**DESCRIPTION OF THE TASK**
Set down the listing below again, exactly as written.
==============================
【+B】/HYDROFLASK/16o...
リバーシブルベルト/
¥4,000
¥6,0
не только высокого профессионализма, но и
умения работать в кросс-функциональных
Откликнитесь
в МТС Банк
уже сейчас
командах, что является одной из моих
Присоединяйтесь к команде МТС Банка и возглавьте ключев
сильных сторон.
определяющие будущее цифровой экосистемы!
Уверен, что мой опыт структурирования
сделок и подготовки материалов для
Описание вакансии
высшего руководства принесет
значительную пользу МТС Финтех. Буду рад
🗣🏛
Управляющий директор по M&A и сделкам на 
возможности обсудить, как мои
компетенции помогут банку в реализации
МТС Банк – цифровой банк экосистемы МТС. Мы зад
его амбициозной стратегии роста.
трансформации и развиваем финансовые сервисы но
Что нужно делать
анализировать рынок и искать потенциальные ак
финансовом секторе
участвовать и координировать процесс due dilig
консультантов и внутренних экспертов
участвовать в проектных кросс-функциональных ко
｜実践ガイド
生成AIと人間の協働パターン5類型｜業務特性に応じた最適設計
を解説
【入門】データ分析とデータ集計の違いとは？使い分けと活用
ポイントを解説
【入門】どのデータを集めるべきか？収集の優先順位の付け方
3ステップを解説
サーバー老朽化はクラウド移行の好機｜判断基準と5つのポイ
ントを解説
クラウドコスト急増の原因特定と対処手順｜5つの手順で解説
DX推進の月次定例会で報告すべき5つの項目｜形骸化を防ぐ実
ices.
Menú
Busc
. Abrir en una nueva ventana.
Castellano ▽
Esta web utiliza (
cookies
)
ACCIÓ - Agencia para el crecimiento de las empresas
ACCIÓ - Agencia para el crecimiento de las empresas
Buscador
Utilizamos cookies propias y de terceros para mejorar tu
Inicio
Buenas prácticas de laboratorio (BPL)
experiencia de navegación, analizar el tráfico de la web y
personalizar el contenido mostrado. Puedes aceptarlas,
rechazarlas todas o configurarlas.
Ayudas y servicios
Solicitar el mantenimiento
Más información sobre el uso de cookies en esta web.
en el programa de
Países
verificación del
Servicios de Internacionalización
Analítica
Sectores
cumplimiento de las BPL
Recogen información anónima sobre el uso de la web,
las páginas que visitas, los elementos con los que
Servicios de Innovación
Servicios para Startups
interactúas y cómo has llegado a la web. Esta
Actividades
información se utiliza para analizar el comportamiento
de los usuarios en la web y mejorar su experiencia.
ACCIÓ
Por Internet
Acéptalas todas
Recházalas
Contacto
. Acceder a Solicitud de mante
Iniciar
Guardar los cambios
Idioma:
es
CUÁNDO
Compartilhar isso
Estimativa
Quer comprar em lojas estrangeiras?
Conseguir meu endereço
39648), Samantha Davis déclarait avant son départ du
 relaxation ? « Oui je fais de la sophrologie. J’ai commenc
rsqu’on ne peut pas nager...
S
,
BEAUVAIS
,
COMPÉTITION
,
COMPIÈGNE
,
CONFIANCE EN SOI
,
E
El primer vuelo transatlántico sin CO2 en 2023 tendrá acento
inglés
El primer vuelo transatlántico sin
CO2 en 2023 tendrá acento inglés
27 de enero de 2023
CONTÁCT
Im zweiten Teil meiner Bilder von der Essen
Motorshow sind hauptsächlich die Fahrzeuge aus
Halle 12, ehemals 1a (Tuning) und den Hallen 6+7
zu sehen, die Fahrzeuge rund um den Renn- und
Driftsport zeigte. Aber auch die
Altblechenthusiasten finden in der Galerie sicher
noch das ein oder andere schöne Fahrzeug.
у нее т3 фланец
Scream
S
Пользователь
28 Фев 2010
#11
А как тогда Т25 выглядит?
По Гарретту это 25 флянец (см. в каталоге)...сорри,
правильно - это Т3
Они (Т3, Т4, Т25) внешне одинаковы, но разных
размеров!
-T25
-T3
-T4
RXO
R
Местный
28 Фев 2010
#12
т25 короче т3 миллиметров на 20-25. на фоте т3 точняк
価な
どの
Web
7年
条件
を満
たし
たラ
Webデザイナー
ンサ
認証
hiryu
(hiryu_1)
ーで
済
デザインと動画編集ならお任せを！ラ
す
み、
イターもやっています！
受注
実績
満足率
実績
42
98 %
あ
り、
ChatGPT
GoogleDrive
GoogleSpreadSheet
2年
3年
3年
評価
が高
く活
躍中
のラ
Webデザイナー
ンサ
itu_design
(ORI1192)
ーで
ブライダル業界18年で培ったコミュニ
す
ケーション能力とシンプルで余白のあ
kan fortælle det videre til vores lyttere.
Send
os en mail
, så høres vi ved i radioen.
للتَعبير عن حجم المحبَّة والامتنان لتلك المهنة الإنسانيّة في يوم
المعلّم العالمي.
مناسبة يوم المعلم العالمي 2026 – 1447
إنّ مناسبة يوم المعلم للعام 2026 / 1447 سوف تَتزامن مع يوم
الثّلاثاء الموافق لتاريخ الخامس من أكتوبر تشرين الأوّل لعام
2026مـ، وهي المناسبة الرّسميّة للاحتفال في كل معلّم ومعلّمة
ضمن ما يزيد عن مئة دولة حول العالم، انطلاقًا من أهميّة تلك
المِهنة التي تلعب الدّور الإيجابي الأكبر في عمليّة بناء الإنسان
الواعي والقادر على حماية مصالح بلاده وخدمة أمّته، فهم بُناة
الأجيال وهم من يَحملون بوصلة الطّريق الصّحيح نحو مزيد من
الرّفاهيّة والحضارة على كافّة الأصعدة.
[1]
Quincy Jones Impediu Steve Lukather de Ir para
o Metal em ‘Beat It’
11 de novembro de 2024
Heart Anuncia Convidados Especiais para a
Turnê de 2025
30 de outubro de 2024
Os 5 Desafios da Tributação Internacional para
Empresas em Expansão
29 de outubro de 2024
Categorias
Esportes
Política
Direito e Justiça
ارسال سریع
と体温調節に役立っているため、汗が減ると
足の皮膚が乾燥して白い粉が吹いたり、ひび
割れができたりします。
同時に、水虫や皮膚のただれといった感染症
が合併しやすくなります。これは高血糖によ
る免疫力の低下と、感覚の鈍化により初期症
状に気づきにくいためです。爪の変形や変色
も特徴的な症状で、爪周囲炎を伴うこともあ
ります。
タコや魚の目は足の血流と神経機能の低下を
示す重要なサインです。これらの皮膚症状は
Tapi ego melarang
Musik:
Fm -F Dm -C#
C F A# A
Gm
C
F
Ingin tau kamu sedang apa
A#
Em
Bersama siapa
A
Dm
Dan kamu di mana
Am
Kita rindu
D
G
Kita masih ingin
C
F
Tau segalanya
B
==============================
**WORKED SOLUTION**
【+B】/HYDROFLASK/16o...
リバーシブルベルト/
¥4,000
¥6,0
не только высокого профессионализма, но и
умения работать в кросс-функциональных
Откликнитесь
в МТС Банк
уже сейчас
командах, что является одной из моих
Присоединяйтесь к команде МТС Банка и возглавьте ключев
сильных сторон.
определяющие будущее цифровой экосистемы!
Уверен, что мой опыт структурирования
сделок и подготовки материалов для
Описание вакансии
высшего руководства принесет
значительную пользу МТС Финтех. Буду рад
🗣🏛
Управляющий директор по M&A и сделкам на 
возможности обсудить, как мои
компетенции помогут банку в реализации
МТС Банк – цифровой банк экосистемы МТС. Мы зад
его амбициозной стратегии роста.
трансформации и развиваем финансовые сервисы но
Что нужно делать
анализировать рынок и искать потенциальные ак
финансовом секторе
участвовать и координировать процесс due dilig
консультантов и внутренних экспертов
участвовать в проектных кросс-функциональных ко
｜実践ガイド
生成AIと人間の協働パターン5類型｜業務特性に応じた最適設計
を解説
【入門】データ分析とデータ集計の違いとは？使い分けと活用
ポイントを解説
【入門】どのデータを集めるべきか？収集の優先順位の付け方
3ステップを解説
サーバー老朽化はクラウド移行の好機｜判断基準と5つのポイ
ントを解説
クラウドコスト急増の原因特定と対処手順｜5つの手順で解説
DX推進の月次定例会で報告すべき5つの項目｜形骸化を防ぐ実
ices.
Menú
Busc
. Abrir en una nueva ventana.
Castellano ▽
Esta web utiliza (
cookies
)
ACCIÓ - Agencia para el crecimiento de las empresas
ACCIÓ - Agencia para el crecimiento de las empresas
Buscador
Utilizamos cookies propias y de terceros para mejorar tu
Inicio
Buenas prácticas de laboratorio (BPL)
experiencia de navegación, analizar el tráfico de la web y
personalizar el contenido mostrado. Puedes aceptarlas,
rechazarlas todas o configurarlas.
Ayudas y servicios
Solicitar el mantenimiento
Más información sobre el uso de cookies en esta web.
en el programa de
Países
verificación del
Servicios de Internacionalización
Analítica
Sectores
cumplimiento de las BPL
Recogen información anónima sobre el uso de la web,
las páginas que visitas, los elementos con los que
Servicios de Innovación
Servicios para Startups
interactúas y cómo has llegado a la web. Esta
Actividades
información se utiliza para analizar el comportamiento
de los usuarios en la web y mejorar su experiencia.
ACCIÓ
Por Internet
Acéptalas todas
Recházalas
Contacto
. Acceder a Solicitud de mante
Iniciar
Guardar los cambios
Idioma:
es
CUÁNDO
Compartilhar isso
Estimativa
Quer comprar em lojas estrangeiras?
Conseguir meu endereço
39648), Samantha Davis déclarait avant son départ du
 relaxation ? « Oui je fais de la sophrologie. J’ai commenc
rsqu’on ne peut pas nager...
S
,
BEAUVAIS
,
COMPÉTITION
,
COMPIÈGNE
,
CONFIANCE EN SOI
,
E
El primer vuelo transatlántico sin CO2 en 2023 tendrá acento
inglés
El primer vuelo transatlántico sin
CO2 en 2023 tendrá acento inglés
27 de enero de 2023
CONTÁCT
Im zweiten Teil meiner Bilder von der Essen
Motorshow sind hauptsächlich die Fahrzeuge aus
Halle 12, ehemals 1a (Tuning) und den Hallen 6+7
zu sehen, die Fahrzeuge rund um den Renn- und
Driftsport zeigte. Aber auch die
Altblechenthusiasten finden in der Galerie sicher
noch das ein oder andere schöne Fahrzeug.
у нее т3 фланец
Scream
S
Пользователь
28 Фев 2010
#11
А как тогда Т25 выглядит?
По Гарретту это 25 флянец (см. в каталоге)...сорри,
правильно - это Т3
Они (Т3, Т4, Т25) внешне одинаковы, но разных
размеров!
-T25
-T3
-T4
RXO
R
Местный
28 Фев 2010
#12
т25 короче т3 миллиметров на 20-25. на фоте т3 точняк
価な
どの
Web
7年
条件
を満
たし
たラ
Webデザイナー
ンサ
認証
hiryu
(hiryu_1)
ーで
済
デザインと動画編集ならお任せを！ラ
す
み、
イターもやっています！
受注
実績
満足率
実績
42
98 %
あ
り、
ChatGPT
GoogleDrive
GoogleSpreadSheet
2年
3年
3年
評価
が高
く活
躍中
のラ
Webデザイナー
ンサ
itu_design
(ORI1192)
ーで
ブライダル業界18年で培ったコミュニ
す
ケーション能力とシンプルで余白のあ
kan fortælle det videre til vores lyttere.
Send
os en mail
, så høres vi ved i radioen.
للتَعبير عن حجم المحبَّة والامتنان لتلك المهنة الإنسانيّة في يوم
المعلّم العالمي.
مناسبة يوم المعلم العالمي 2026 – 1447
إنّ مناسبة يوم المعلم للعام 2026 / 1447 سوف تَتزامن مع يوم
الثّلاثاء الموافق لتاريخ الخامس من أكتوبر تشرين الأوّل لعام
2026مـ، وهي المناسبة الرّسميّة للاحتفال في كل معلّم ومعلّمة
ضمن ما يزيد عن مئة دولة حول العالم، انطلاقًا من أهميّة تلك
المِهنة التي تلعب الدّور الإيجابي الأكبر في عمليّة بناء الإنسان
الواعي والقادر على حماية مصالح بلاده وخدمة أمّته، فهم بُناة
الأجيال وهم من يَحملون بوصلة الطّريق الصّحيح نحو مزيد من
الرّفاهيّة والحضارة على كافّة الأصعدة.
[1]
Quincy Jones Impediu Steve Lukather de Ir para
o Metal em ‘Beat It’
11 de novembro de 2024
Heart Anuncia Convidados Especiais para a
Turnê de 2025
30 de outubro de 2024
Os 5 Desafios da Tributação Internacional para
Empresas em Expansão
29 de outubro de 2024
Categorias
Esportes
Política
Direito e Justiça
ارسال سریع
と体温調節に役立っているため、汗が減ると
足の皮膚が乾燥して白い粉が吹いたり、ひび
割れができたりします。
同時に、水虫や皮膚のただれといった感染症
が合併しやすくなります。これは高血糖によ
る免疫力の低下と、感覚の鈍化により初期症
状に気づきにくいためです。爪の変形や変色
も特徴的な症状で、爪周囲炎を伴うこともあ
ります。
タコや魚の目は足の血流と神経機能の低下を
示す重要なサインです。これらの皮膚症状は
Tapi ego melarang
Musik:
Fm -F Dm -C#
C F A# A
Gm
C
F
Ingin tau kamu sedang apa
A#
Em
Bersama siapa
A
Dm
Dan kamu di mana
Am
Kita rindu
D
G
Kita masih ingin
C
F
Tau segalanya
B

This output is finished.